Rep. Bobby Scott encouraged by new jobless figures
Rep. Bobby Scott encouraged by new jobless figures
Rep. Bobby Scott encouraged by new jobless figures

By Freddie Allen
NNPA Senior Washington Correspondent

WASHINGTON (NNPA) – The Black unemployment rate tumbled to 9.1 percent in July, the lowest rate for Black workers in seven years, according to the latest jobs report from the U.S. Labor Department.

Even though the Black jobless rate has slowly ticked down to 2008 levels, some economists expressed concerns about the labor force participation rate, the measure of people who are employed or looking for jobs. The Black labor force participation rate decreased from 61.7 percent in June to 61.5 percent in July, which could indicate that the unemployment rate fell because some people simply gave up looking for work.

By comparison, the White unemployment rate and the labor force participation rate remained unchanged from June levels, 4.6 percent and 62.8 percent, respectively.

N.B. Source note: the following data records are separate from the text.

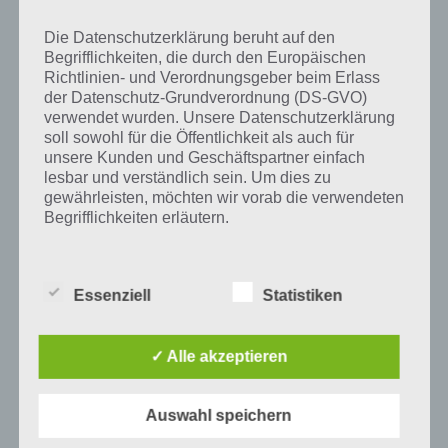
Freiheit und Unabhängigkeit wieder herstellen. Alles in allem wird
autonomes Fahren dem Verkehr auf der Straße neue Horizonte
Die Datenschutzerklärung beruht auf den
eröffnen und die Art und Weise, wie wir uns fortbewegen,
Begrifflichkeiten, die durch den Europäischen
grundlegend verändern.
Richtlinien- und Verordnungsgeber beim Erlass
der Datenschutz-Grundverordnung (DS-GVO)
verwendet wurden. Unsere Datenschutzerklärung
soll sowohl für die Öffentlichkeit als auch für
unsere Kunden und Geschäftspartner einfach
Auf WhatsApp teilen
Teilen auf Facebook
lesbar und verständlich sein. Um dies zu
gewährleisten, möchten wir vorab die verwendeten
Tweet auf Twitter
Begrifflichkeiten erläutern.
Wir verwenden in dieser Datenschutzerklärung
unter anderem die folgenden Begriffe:
Essenziell
Statistiken
Mehr Artikel hier auf Touchportal
a) personenbezogene Daten
✓ Alle akzeptieren
Personenbezogene Daten sind alle
Informationen, die sich auf eine identifizierte
Auswahl speichern
oder identifizierbare natürliche Person (im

Valerie Wilson, an economist at the Economic Policy Institute, a Washington, D.C. based think tank focused on low- and middle-income families, found that Tennessee had the lowest Black jobless rate (6.9 percent) in the second quarter of 2015, which was almost the same as the highest White unemployment rate (7 percent in West Virginia).

Wilson also reported that the African American unemployment rate “was at or below its pre-recession level in eight states”: Michigan, Indian, Ohio, Tennessee, Mississippi, Texas, Illinois, and Missouri.

In the press release on her analysis of state unemployment rates by race and ethnicity, Wilson said that even though the Black unemployment rate has returned to pre-recession levels in those eight states, the states that are seeing improvements, with the exception of Texas, had the highest Black unemployment rates in the nation before the recession.

“African Americans are still unemployed at a higher rate than their white counterparts in almost every state,” Wilson said. “We need policies that look beyond simply reducing unemployment to pre-recession levels as an end goal.”

The national unemployment rate was 5.3 percent and 215,000 jobs were created in July.

Economic indicators for Black male workers over 20 years old followed the same pattern as Black workers in general. The Black male unemployment rate plunged to 8.8 percent from 9.5 percent the year before, but the participation rate also decreased from 67.6 percent in June to 67 percent in July.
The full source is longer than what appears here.